Most AI agents never make it to production.

Google published a playbook for crossing that gap.

I personally use Gemini, Vertex, and GCP for AI systems right now.

Gemini 3 Flash is a world-leading model that's both fast and cheap. The Agent Development Kit makes building agents easy - with a built-in web UI that makes development a joy.

And it's available for Java, Python, TypeScript, and Go. Not just Python.

This guide shows how Google thinks about production agent architecture.

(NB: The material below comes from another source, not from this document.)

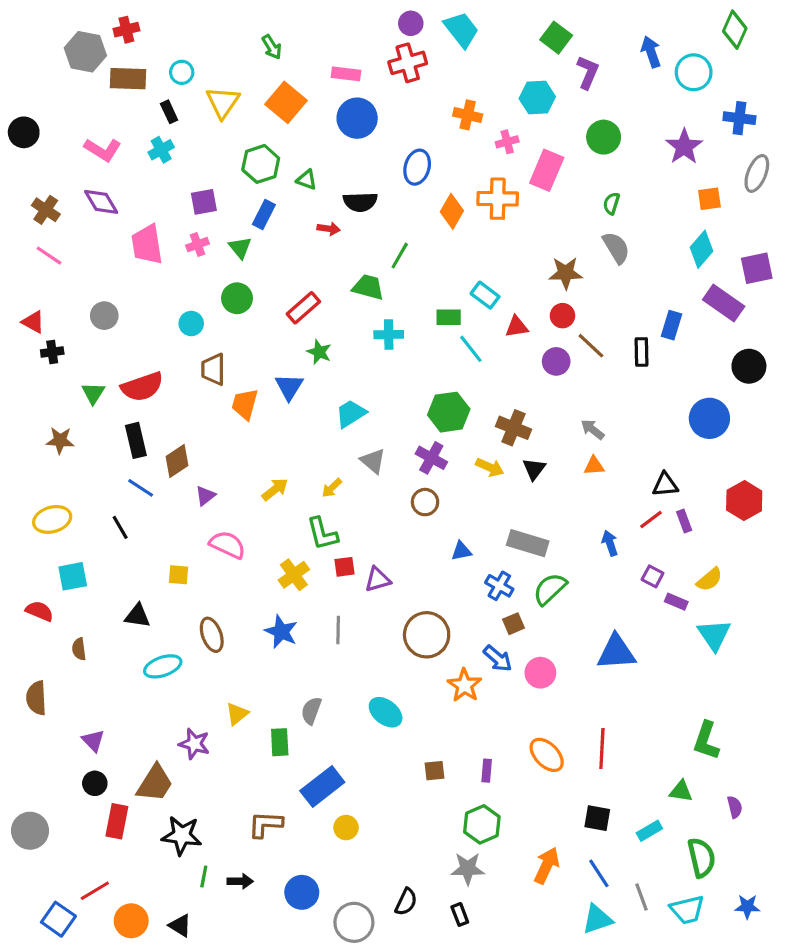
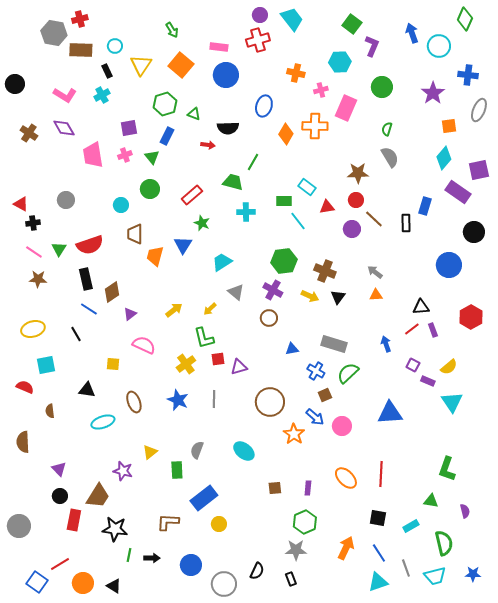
pink line: (49, 256) -> (34, 252), moved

Here are the key frameworks:

1. Three types of memory

Production agents need all three:

→ Long-term: Knowledge retrieval (RAG, vector search)
→ Working: Conversational context (session state)
→ Transactional: Durable action logs (database records)

Most demos only have working memory. That's why they break.

2. Four-layer evaluation

You can't test agents like normal software:

→ Layer 1: Unit tests for tools and APIs
→ Layer 2: Trajectory correctness (did it reason right?)
→ Layer 3: Outcome correctness (is the answer accurate?)
→ Layer 4: System metrics (latency, failure rates)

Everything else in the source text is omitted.